WHAT THE TASK ASKS: The data below should be restated word for word, pictures omitted.

[Collected data]

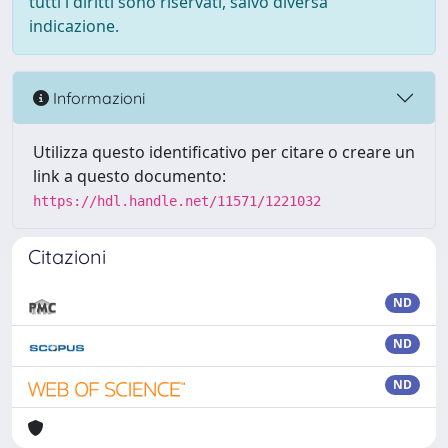
tutti i diritti sono riservati, salvo diversa
indicazione.
Informazioni
Utilizza questo identificativo per citare o creare un
link a questo documento:
https://hdl.handle.net/11571/1221032
Citazioni
ND
ND
ND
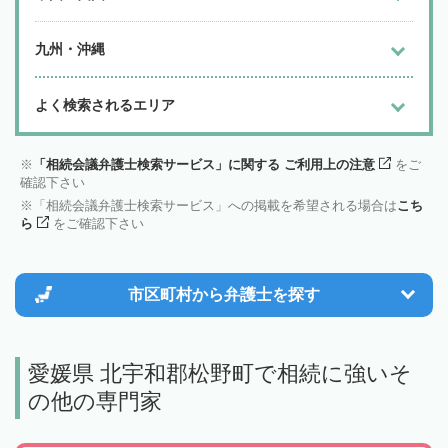
九州・沖縄
よく検索されるエリア
「相続会議弁護士検索サービス」に関する ご利用上の注意
をご
確認下さい
「相続会議弁護士検索サービス」への掲載を希望される場合は
こち
ら
をご確認下さい
市区町村から
弁護士を探す
愛媛県 北宇和郡松野町で相続に強いそ
の他の専門家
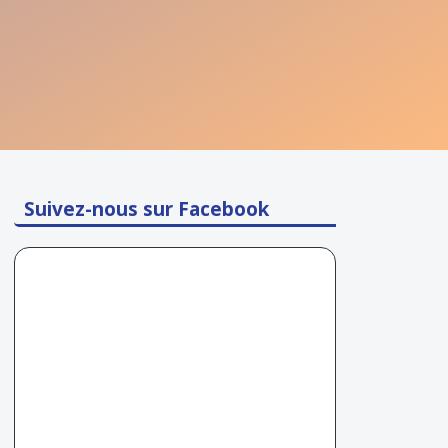
Suivez-nous sur Facebook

TASK SOLUTION:
tutti i diritti sono riservati, salvo diversa
indicazione.
Informazioni
Utilizza questo identificativo per citare o creare un
link a questo documento:
https://hdl.handle.net/11571/1221032
Citazioni
ND
ND
ND
九州・沖縄
よく検索されるエリア
「相続会議弁護士検索サービス」に関する ご利用上の注意
をご
確認下さい
「相続会議弁護士検索サービス」への掲載を希望される場合は
こち
ら
をご確認下さい
市区町村から
弁護士を探す
愛媛県 北宇和郡松野町で相続に強いそ
の他の専門家
Suivez-nous sur Facebook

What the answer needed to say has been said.